Nie wyolbrzymiaj problemów – nie każde potknięcie się konia kończy się kulawizną i nie zawsze pierwsza nieudana jazda świadczy o przyszłej współpracy. By nie popaść w przesadę warto dać sobie chwilę, by obiektywnie ocenić sytuację. Wyjątkiem jest moment, w którym razem z koniem galopujcie wprost na rów z wodą, a ty średnio umiesz skakać. Wtedy twoje przemyślenia raczej pokrywają się z rzeczywistością.
Zrelaksuj się – po wyjątkowo trudnej przeprawie należy ci się chwila odpoczynku. Warto wybrać miejsce, w którym nikt ci nie będzie przeszkadzał. Proponuje jakąś zaciszną pustelnię, gdzie nie będzie dobiegał krzyk trenera i telefony od rodziny domagającej się wyjaśnień związanych z kolejnymi rachunkami od weterynarza.
Idź do przodu – nawet jeżeli ostatnich 5 obozów jeździeckich było porażką, to wcale nie oznacza, że szósty także nią będzie. Pozostaw przeszłość za sobą. Wyciągaj wnioski ze swoich błędów i wprowadzaj je w życie. No chyba, że po raz szósty jedziesz w to samo miejsce. Wtedy już zawczasu szykuj się na katastrofę.

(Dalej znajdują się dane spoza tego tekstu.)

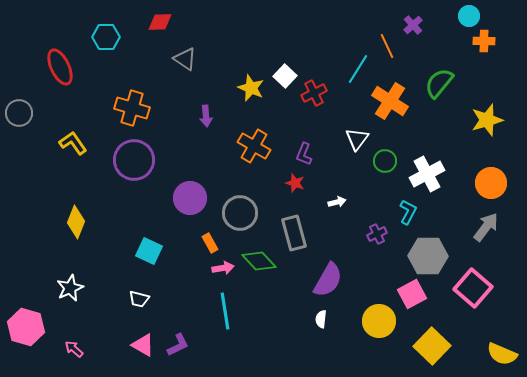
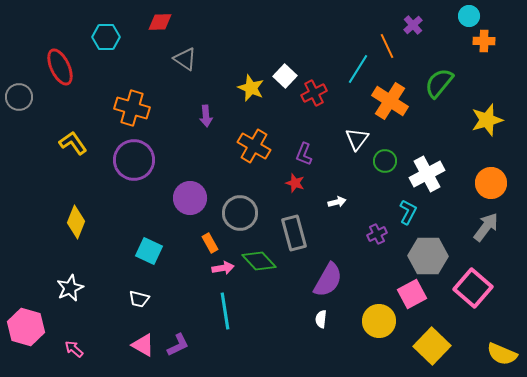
gray circle at (19, 113): moved 16 px up
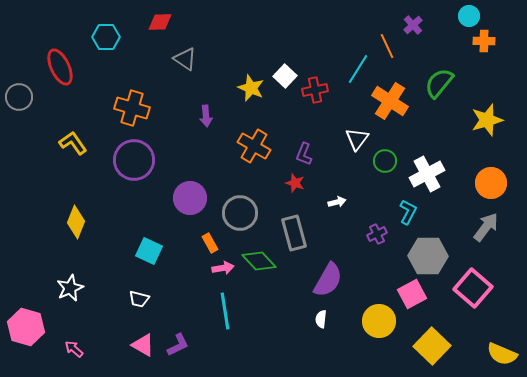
red cross at (314, 93): moved 1 px right, 3 px up; rotated 15 degrees clockwise
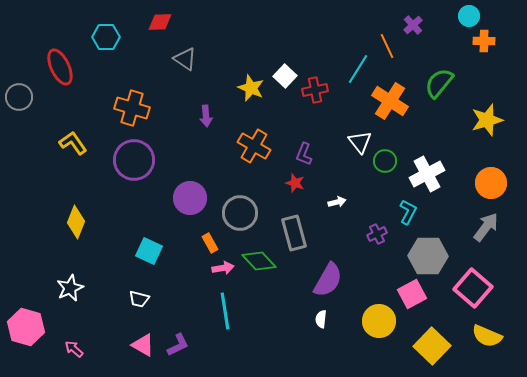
white triangle at (357, 139): moved 3 px right, 3 px down; rotated 15 degrees counterclockwise
yellow semicircle at (502, 354): moved 15 px left, 18 px up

Przyzwyczaj się – niespodzianki, nieprzewidziane wydarzenia a nawet katastrofy były, są i będą. Dlatego zamiast po raz kolejny dziwić się, po prostu przyjmij je za coś pewnego. W ten sposób mniej czasu stracisz na narzekanie, a twoje działania będą bardziej efektywne. Jednak jeżeli lubisz się umartwiać, to przygotuj sobie przynajmniej wygodny fotel, w którym do woli będziesz mógł kontemplować swoje beznadzieje położenie.